Reynolds Weekly: June 17, 2019

by June 17, 2019


Last week was big in business news. We’ve compiled some story angles to help you get started in your local coverage. (Photo courtesy of Pexels.)
Groceries and retail store roll out same-day delivery

Target announced last week that they’re now offering same day delivery for orders $35 and order for about $10. In the last few months both Walmart and Amazon announced faster delivery options, and  according to the National Retail Federation, an estimated 65% of retailers will offer same day delivery by the end of the year.

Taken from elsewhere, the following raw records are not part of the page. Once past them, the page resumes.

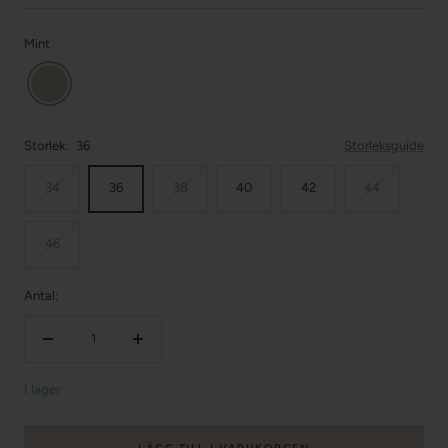
Mint
Storlek:
36
Storleksguide
34
36
38
40
42
44
46
Antal:
Minska
Öka
mängden
mängden
I lager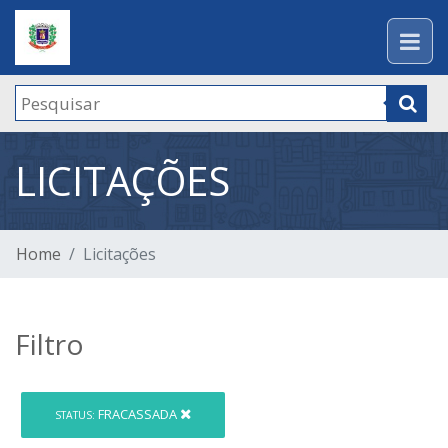
LICITAÇÕES
Home
Licitações
Filtro
FRACASSADA
STATUS: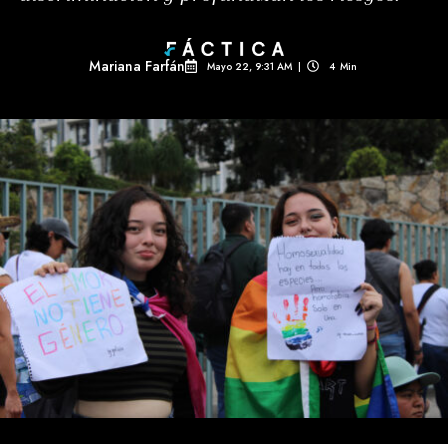
Mariana Farfán
Mayo 22, 9:31 AM
|
4
Min 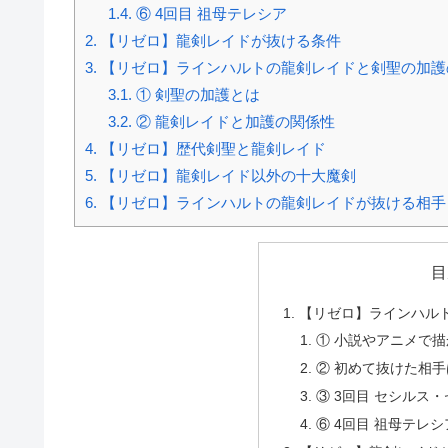
1.4.
⑥ 4回目 祖母テレシア
2.
【リゼロ】龍剣レイドが抜ける条件
3.
【リゼロ】ラインハルトの龍剣レイドと剣聖の加護
3.1.
① 剣聖の加護とは
3.2.
② 龍剣レイドと加護の関係性
4.
【リゼロ】歴代剣聖と龍剣レイド
5.
【リゼロ】龍剣レイド以外の十大魔剣
6.
【リゼロ】ラインハルトの龍剣レイドが抜ける相手
目
【リゼロ】ラインハル
① 小説やアニメで
② 初めて抜けた相
③ 3回目 セシルス
⑥ 4回目 祖母テレシ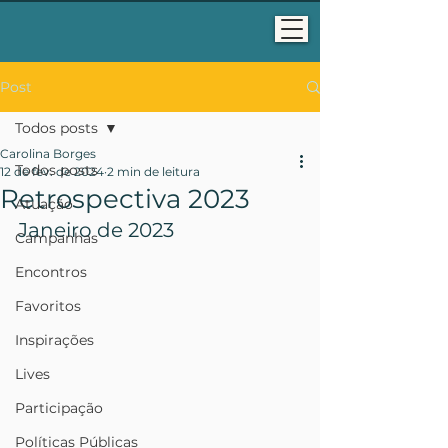
Post
Todos posts
Carolina Borges
Todos posts
12 de fev. de 2024
2 min de leitura
Retrospectiva 2023
Atuação
Janeiro de 2023
Campanhas
Encontros
Favoritos
Inspirações
Lives
Participação
Políticas Públicas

How to start your reporting:

How is a shift from traditional shopping to e-commerce disrupting the retail and grocery industries? Are we nearing a future where brick and mortar stores simply won’t exist as we know them? How will local businesses without the capacity to implement same day shipping compete with the big box stores? These are all questions to consider in your local coverage of same-day delivery. When Target began offering same day shipping to members, the company saw a big boost in e-commerce sales. Check and see how companies are doing by checking their SEC filings. Are they seeing a boost from same-day shipping?

Green shaming

A Canadian grocery store was tired of people forgetting their reusable bags. So they decided to use shame as a motivator, creating plastic bags with embarrassing slogans like, “Into the Weird Adult Video Emporium” and “Wart Ointment Wholesale.” This strategy is so outrageous it’s news-grabbing. But it actually marks a wider trend of plastic bag bans which have cropped up around the U.S. and globally. Environmentalists toute bag bans, or bag taxes as eco-friendly, while critics claim they’re ineffective at stopping plastic pollution and an additional burden on the poor.

How to start your reporting:

Has a plastic bag or perhaps a straw ban cropped up in your city? Are grocery stores charging a fee for plastic bags? If so, talk to patrons and business owners about it. Talk to a local environmental group as well as a dissenting voice for some variety in your coverage.

Amazon’s ‘Alexa’ may be facing class action lawsuit

An angry parent is suing Amazon for using the popular Echo smart speaker to record her child’s voice. The lawsuit claims that Amazon is developing a database of “voice prints” of millions of people, including children, without consent, and a class-action lawsuit may be in the works.

How to start your reporting:

Privacy and big data are on consumers minds. But after renewed privacy concerns regarding Facebook made news last year, the majority of people stuck with the social media site. Alexa may be different, since the data it’s allegedly collecting is everything you say in your own home. Find out if people are throwing away their smart speakers, or are turned off from buying them in the first place.